In fact the bunkering throughout is a real strength of Moortown. Large, strategically placed, with none wasted. They force you to think strategically, especially on the back 9.
This is a lovely members club with good facilities, friendly staff and a course that improves throughout the round. Moortown really is a great place to spend the day, both on and off the course.
For all photos of reviews, please follow Chris’ Instagram page: https://www.instagram.com/top.100.golf/
I played Moortown 3 times in a few days for a college tournament a few years ago. It was a great venue and in great condition.
Whilst it doesn't offer the most spectacular entrances like other courses of a similar calibre do, it certainly makes up for it with the condition, layout and clubhouse.
I love a snooker in a golf club, maybe biased because I enjoy playing but it does show an element of tradition and the rest of the clubhouse certainly maintains that atmosphere.
The course itself isn't incredibly difficult, but well positioned gorse bushes are ready to swallow any stray shots. The overall layout is very pleasant and offers a variety of different holes all routed sensibly and isn't overly difficult to walk.
Although I played horribly in the competition, it was great to see the club being such good hosts. I'd certainly love to return one day
Very good course. Excellent condition and a plenty of interesting holes. The par 3 at the turn in particular stands out. I'd recommend a trip to play Moortown without hesitation. The clubhouse is wonderful and the Ryder Cup memorabilia on display provides great insight. Personally I rate Moortown higher than Alwoodley just next door.

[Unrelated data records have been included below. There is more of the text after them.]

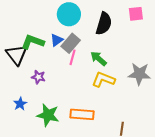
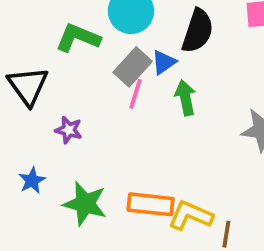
blue triangle: (57, 40) -> (164, 62), moved
green L-shape: (33, 42) -> (78, 38), moved
green arrow: (98, 59) -> (185, 98), turned 36
yellow L-shape: (103, 80) -> (191, 215), moved

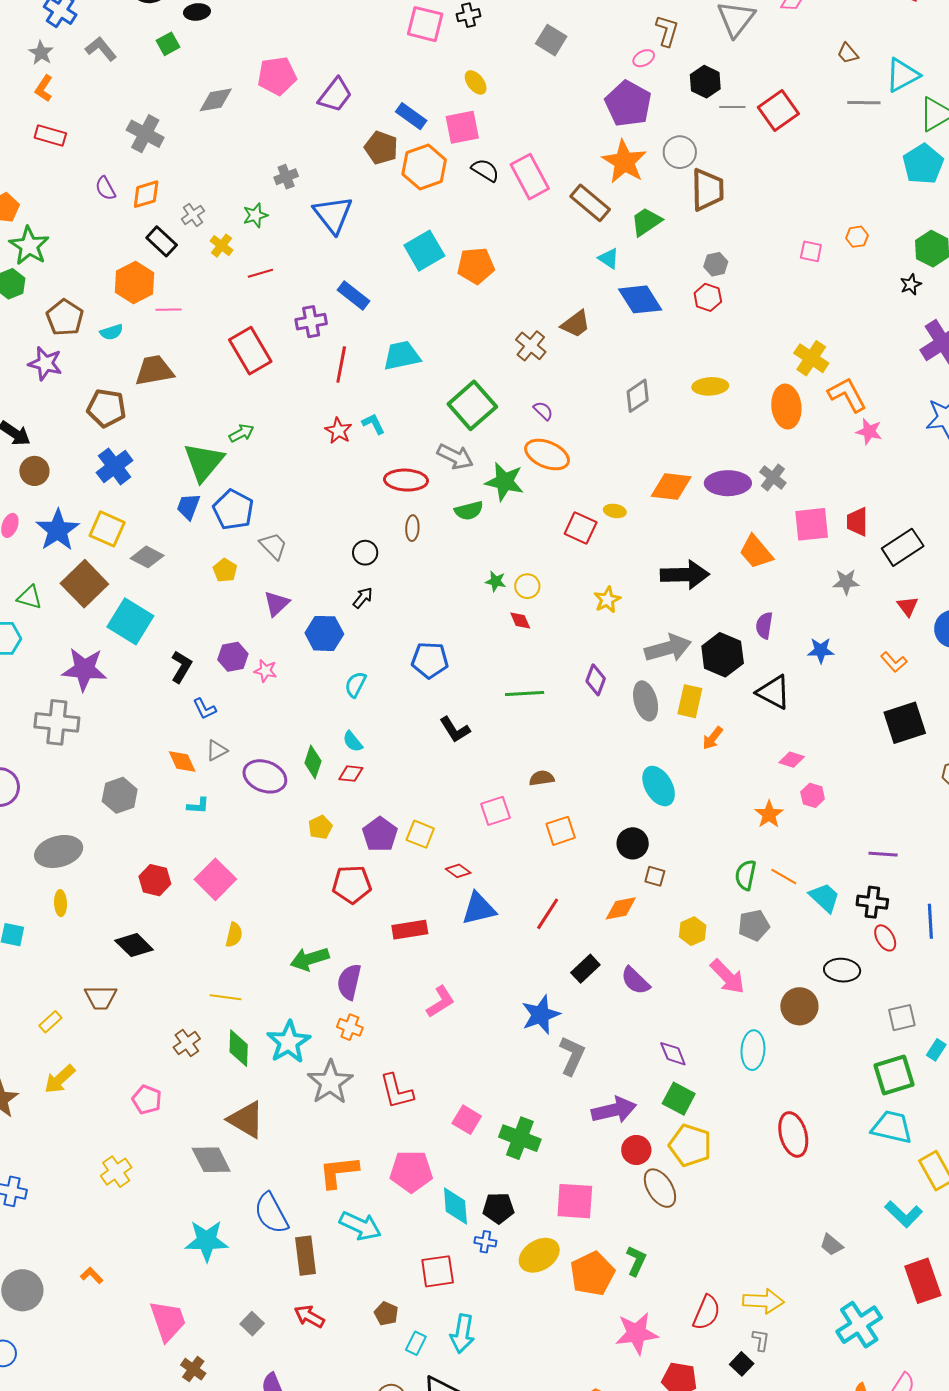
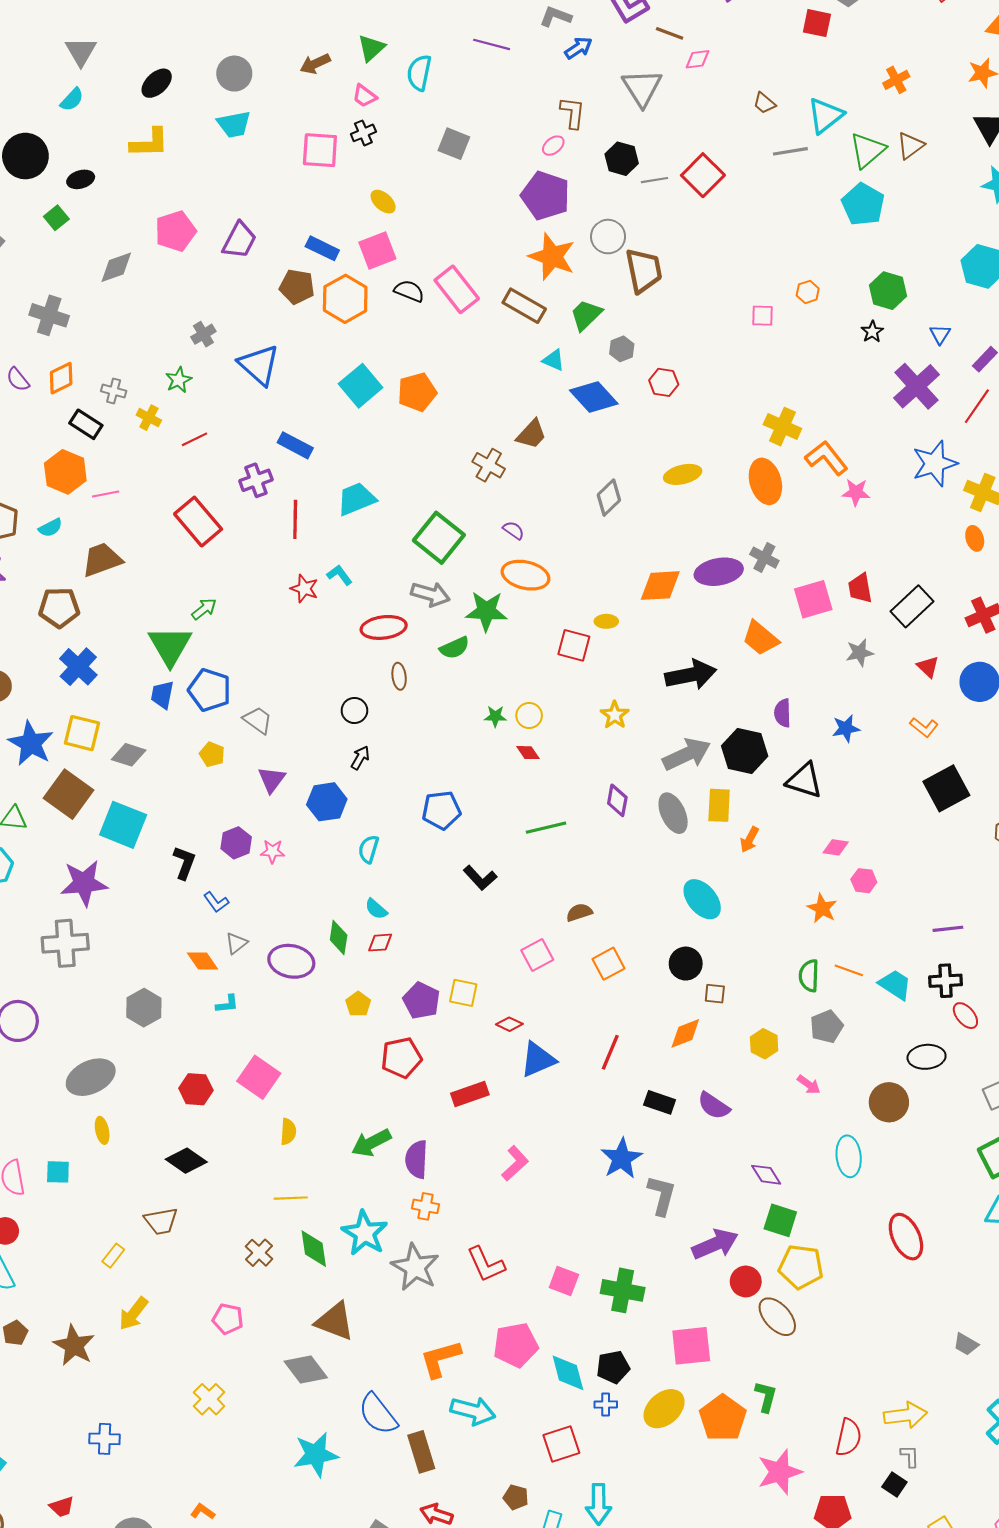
gray cross: (193, 215) -> (114, 391), turned -30
gray hexagon: (716, 264) -> (622, 349), moved
black rectangle: (585, 969) -> (660, 1102), turned 72
pink arrow: (727, 977) -> (809, 1085), size x0.6

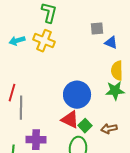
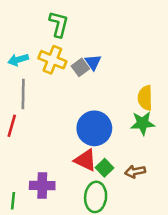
gray square: (97, 29) -> (80, 67), moved, turned -32
blue triangle: (111, 43) -> (93, 62), moved, turned 32
gray line: (21, 108) -> (23, 94), moved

Unlike the gentleman below, we couldn't have received a warmer welcome in the pro shop. He explained that the green staff has decided to hollow tine the greens the day before (due to the good weather) and that he'd reduce our green fees because of this. He talked through the Covid restrictions and we had a chat about the course and which tees to play from.
The course itself eases you in with a gentle par 5, although the green is quite undulating so beware of a 3 putt to start the round. Despite the warning I actually found the greens to be in excellent condition and I actually called in to the shop after our round to mention this. The 10th is probably the stand out hole but in general we found Moortown to be a solid course, with an interesting layout, that was in great condition. I didn't feel like there were any weak holes and I really liked the stretch from 11 to 14 that others seem to suggest are out of place.
We finished the round with a couple of beers sat overlooking the 18th green, watching the players behind us coming in, and once again received a warm welcome from the staff in the bar.
I'll hopefully come back and pair it up with Alwoodley.